これは医療でいうセカンドオピニオンに近い考え方です。
今の税理士を否定したいわけではなく、判断をより確かなものにするために、別の視点から整理したいというニーズは自然なものです。

特に税務やお金のテーマは、ネット上の一般論だけで判断すると危険なこともあります。
だからこそ、その人の状況に応じて整理する意味があります。

また、セカンドオピニオンは「今の税理士に不満があるから」だけではありません。
むしろ、今の税理士に不満はないけれど、一度だけ別の視点も入れて整理したいというケースの方が多い印象です。

スポット相談やセカンドオピニオンが有効なケース

1.法人成り・会社設立を検討しているとき

法人成りは、売上や利益だけを見て決めればよいものではありません。

社会保険、役員報酬、法人と個人の手残り、設立後の事務負担まで含めて考える必要があります。
今の顧問税理士が個人事業中心で、法人化判断まで深く整理しきれないこともあります。

こうしたときは、一度単発で整理しておくと判断しやすくなります。

2.節税策が本当に自分に合っているか確認したいとき

節税策は、一般論としては有効でも、その人に合うとは限りません。

たとえば、

  • 法人社宅
  • 役員報酬の設計
  • 旅費規程
  • マイクロ法人
  • プライベートカンパニー

などは、条件によって向き不向きがあります。

「SNSで見たから」「知人に聞いたから」という理由だけで進めるのではなく、自分に本当に合っているかを確認する意味でスポット相談は有効です。

3.資金繰りやお金の残り方に不安があるとき

税務申告はきちんとできていても、資金繰りや現預金の残り方は別の論点です。

利益は出ているのにお金が残らない、借入をどう考えるべきか分からない、個人と法人のどちらにお金を残すべきか迷う。
こうしたテーマは、今の税理士に聞きづらいこともあります。

そのような場合、単発相談で一度整理すると、今後の判断基準がかなり明確になります。

4.RSU・ストックオプション・株式売却など特殊論点があるとき

RSU、ストックオプション、株式売却、会社売却などは、タイミングによって結果が大きく変わることがあります。

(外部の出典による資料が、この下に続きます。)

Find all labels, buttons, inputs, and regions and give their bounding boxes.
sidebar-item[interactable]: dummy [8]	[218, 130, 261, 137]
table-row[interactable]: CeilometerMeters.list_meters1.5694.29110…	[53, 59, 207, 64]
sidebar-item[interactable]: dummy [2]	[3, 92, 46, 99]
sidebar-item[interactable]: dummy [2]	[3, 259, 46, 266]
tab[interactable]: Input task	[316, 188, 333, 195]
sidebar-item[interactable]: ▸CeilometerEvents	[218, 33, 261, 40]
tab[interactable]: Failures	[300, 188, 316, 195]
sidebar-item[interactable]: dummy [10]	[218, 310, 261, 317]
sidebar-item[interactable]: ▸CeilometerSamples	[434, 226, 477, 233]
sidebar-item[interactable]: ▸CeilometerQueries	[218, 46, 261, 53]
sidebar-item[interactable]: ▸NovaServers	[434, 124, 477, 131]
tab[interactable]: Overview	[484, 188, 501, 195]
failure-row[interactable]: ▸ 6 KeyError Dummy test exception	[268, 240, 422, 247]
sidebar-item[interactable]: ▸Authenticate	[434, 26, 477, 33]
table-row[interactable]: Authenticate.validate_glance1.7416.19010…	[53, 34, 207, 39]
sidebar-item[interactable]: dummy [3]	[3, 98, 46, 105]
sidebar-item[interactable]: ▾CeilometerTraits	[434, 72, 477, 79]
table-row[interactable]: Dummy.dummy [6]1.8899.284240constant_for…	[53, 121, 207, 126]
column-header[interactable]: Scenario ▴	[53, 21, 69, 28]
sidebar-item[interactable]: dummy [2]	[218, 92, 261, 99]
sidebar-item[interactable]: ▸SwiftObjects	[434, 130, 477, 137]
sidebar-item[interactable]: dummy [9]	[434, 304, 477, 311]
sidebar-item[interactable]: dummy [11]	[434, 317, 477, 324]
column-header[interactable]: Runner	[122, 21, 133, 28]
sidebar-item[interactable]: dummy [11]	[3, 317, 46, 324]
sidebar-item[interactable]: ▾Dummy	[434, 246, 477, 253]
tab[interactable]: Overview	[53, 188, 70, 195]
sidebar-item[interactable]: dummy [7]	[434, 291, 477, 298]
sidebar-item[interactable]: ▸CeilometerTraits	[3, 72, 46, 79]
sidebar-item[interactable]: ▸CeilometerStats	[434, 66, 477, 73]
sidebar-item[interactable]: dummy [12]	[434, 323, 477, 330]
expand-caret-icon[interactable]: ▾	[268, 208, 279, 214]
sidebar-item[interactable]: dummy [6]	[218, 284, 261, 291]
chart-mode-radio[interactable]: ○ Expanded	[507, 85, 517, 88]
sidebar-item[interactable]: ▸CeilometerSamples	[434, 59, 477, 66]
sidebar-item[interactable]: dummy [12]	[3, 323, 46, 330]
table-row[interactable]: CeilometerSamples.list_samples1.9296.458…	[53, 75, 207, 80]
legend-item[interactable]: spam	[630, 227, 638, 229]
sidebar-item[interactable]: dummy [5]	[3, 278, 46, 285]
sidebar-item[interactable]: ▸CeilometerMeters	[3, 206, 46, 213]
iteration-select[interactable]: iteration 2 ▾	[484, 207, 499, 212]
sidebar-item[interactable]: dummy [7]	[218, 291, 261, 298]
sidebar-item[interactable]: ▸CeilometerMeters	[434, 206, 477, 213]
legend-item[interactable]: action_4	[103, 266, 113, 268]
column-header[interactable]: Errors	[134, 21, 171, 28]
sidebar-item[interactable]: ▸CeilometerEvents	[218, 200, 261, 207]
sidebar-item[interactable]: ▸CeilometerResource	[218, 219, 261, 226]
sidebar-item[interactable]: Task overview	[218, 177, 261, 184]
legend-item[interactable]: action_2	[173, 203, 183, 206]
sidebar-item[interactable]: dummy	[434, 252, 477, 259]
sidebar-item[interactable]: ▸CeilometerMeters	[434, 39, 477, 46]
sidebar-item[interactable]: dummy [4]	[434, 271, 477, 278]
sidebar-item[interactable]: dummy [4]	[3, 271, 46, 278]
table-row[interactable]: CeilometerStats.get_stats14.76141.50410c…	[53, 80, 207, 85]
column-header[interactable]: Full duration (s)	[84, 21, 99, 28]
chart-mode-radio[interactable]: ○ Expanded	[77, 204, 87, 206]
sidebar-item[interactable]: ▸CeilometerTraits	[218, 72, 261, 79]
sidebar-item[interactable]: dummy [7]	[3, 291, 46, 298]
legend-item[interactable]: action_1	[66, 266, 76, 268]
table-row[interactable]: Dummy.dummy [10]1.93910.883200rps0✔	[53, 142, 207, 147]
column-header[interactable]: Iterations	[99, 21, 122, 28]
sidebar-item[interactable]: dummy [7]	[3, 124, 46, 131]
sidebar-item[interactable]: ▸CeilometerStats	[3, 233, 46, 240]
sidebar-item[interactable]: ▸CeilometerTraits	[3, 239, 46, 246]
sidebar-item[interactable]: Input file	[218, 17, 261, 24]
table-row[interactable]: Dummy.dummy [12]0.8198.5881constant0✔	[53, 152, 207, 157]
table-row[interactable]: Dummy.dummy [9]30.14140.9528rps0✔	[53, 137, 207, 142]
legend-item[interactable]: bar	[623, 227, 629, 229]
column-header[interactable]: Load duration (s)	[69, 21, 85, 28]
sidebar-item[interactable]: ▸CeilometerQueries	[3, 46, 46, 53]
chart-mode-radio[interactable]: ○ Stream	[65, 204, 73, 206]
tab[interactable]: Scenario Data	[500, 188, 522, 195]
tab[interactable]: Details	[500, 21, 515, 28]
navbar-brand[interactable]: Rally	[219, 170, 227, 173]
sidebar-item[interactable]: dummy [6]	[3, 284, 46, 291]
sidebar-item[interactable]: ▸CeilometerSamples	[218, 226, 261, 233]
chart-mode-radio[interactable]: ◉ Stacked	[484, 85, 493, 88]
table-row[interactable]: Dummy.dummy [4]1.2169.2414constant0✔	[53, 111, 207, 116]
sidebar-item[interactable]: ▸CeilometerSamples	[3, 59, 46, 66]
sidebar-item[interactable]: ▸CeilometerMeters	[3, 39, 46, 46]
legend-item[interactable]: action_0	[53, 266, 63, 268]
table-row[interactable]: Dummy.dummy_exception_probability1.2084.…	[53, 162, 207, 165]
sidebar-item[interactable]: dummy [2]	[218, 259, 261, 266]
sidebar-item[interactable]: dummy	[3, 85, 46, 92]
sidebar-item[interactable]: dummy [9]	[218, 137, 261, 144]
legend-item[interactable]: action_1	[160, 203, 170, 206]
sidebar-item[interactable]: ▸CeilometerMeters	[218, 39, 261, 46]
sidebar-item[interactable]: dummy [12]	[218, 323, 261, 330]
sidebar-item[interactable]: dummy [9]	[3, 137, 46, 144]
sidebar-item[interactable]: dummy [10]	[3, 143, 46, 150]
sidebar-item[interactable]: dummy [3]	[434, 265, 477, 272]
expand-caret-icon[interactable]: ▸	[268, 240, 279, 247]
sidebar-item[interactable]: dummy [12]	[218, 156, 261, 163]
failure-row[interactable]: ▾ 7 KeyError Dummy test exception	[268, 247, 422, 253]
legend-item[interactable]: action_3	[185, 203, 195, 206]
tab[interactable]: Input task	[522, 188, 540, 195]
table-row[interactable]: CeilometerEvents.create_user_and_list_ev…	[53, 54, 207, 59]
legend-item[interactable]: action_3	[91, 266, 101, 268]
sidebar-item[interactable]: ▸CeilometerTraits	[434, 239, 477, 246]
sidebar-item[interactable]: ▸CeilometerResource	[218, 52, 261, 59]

こうしたテーマは、普段の顧問業務とは別に、単発で詳しい税理士に確認したいというニーズがよくあります。
手遅れになる前に相談したいテーマほど、スポット相談と相性が良いです。

5.顧問変更までは考えていないが、一度整理したいとき

税理士変更は、決して軽い話ではありません。

今の税理士との関係もあるし、そこまで大きな不満があるわけではない。
ただ、この件だけは一度整理したい。別の視点も聞いてみたい。

そういうときに、いきなり顧問変更ではなく、単発のスポット相談という選択肢は非常に使いやすいです。

スポット相談を使うメリット

今の税理士に聞きにくいことを聞ける

顧問税理士との関係が長いほど、逆に聞きにくいこともあります。

節税策が本当に合っているのか、法人成りの判断は適切か、資金繰りの考え方はこのままでよいのか。
一度フラットに整理したい時に、スポット相談は使いやすいです。

単発なので心理的ハードルが低い

顧問契約を変える前提でなくても使えるのが、スポット相談の良いところです。

「一度だけ相談したい」「今の悩みだけ整理したい」という方でも利用しやすく、必要以上に重く考えなくて済みます。

行動の優先順位が明確になる

相談の価値は、答えそのものだけではありません。

今すぐ動くべきことは何か、逆に今はまだ動かなくてよいのか、顧問税理士に何を確認すべきか。
こうした優先順位が明確になることに、単発相談の大きな意味があります。

スポット相談を使うときの注意点

顧問税理士の仕事を否定する場ではない

スポット相談やセカンドオピニオンは、今の顧問税理士を否定するためのものではありません。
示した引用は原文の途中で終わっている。